Your assignment: Return the full listing word for word, but drop every picture from it.

Provided information:
--- --- ---

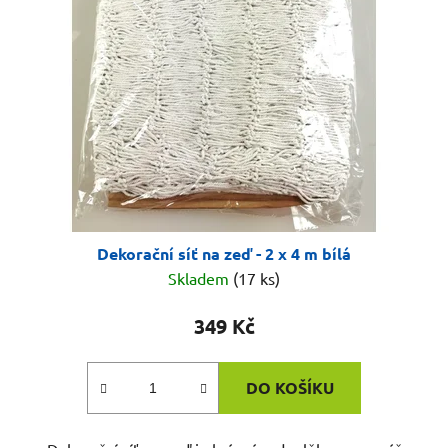
Dekorační síť na zeď - 2 x 4 m bílá
Skladem
(17 ks)
349 Kč
DO KOŠÍKU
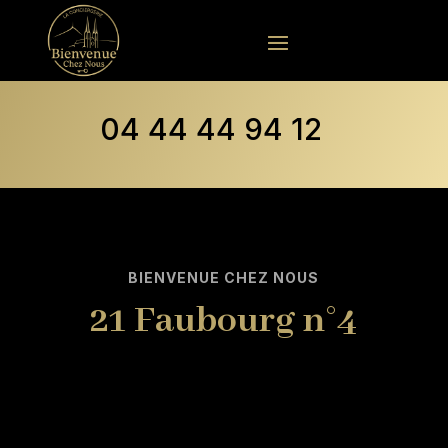
04 44 44 94 12
BIENVENUE CHEZ NOUS
21 Faubourg n°4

--- --- ---

Solution below:
Dekorační síť na zeď - 2 x 4 m bílá
Skladem
(17 ks)
349 Kč
DO KOŠÍKU
04 44 44 94 12
BIENVENUE CHEZ NOUS
21 Faubourg n°4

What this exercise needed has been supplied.